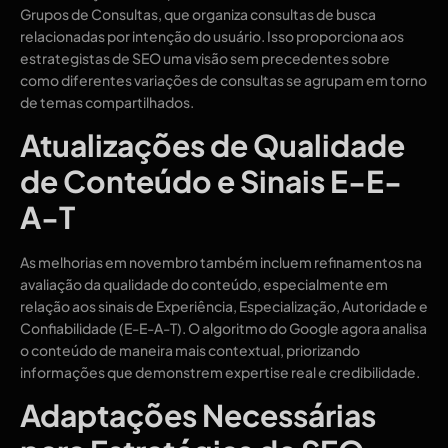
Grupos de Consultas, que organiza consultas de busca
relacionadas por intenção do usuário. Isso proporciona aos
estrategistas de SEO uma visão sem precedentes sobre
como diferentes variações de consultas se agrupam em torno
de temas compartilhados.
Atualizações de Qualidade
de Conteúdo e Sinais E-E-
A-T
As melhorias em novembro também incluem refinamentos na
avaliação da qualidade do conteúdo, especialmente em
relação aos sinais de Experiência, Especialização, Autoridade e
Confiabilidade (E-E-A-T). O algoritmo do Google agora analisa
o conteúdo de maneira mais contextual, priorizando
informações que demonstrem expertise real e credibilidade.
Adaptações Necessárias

==

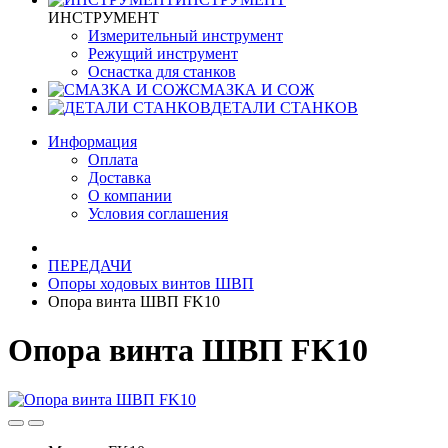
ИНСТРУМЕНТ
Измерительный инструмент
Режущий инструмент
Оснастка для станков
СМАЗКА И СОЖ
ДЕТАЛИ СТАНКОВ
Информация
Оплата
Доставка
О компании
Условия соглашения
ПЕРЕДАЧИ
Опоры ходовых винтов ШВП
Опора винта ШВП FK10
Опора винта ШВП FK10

TASK INSTRUCTIONS: Everything in the material above from the line that has "Grupos de Consultas, que" through the line that has "Adaptações Necessárias" must be duplicated exactly, with no other lines given.

REPLY:
Grupos de Consultas, que organiza consultas de busca
relacionadas por intenção do usuário. Isso proporciona aos
estrategistas de SEO uma visão sem precedentes sobre
como diferentes variações de consultas se agrupam em torno
de temas compartilhados.
Atualizações de Qualidade
de Conteúdo e Sinais E-E-
A-T
As melhorias em novembro também incluem refinamentos na
avaliação da qualidade do conteúdo, especialmente em
relação aos sinais de Experiência, Especialização, Autoridade e
Confiabilidade (E-E-A-T). O algoritmo do Google agora analisa
o conteúdo de maneira mais contextual, priorizando
informações que demonstrem expertise real e credibilidade.
Adaptações Necessárias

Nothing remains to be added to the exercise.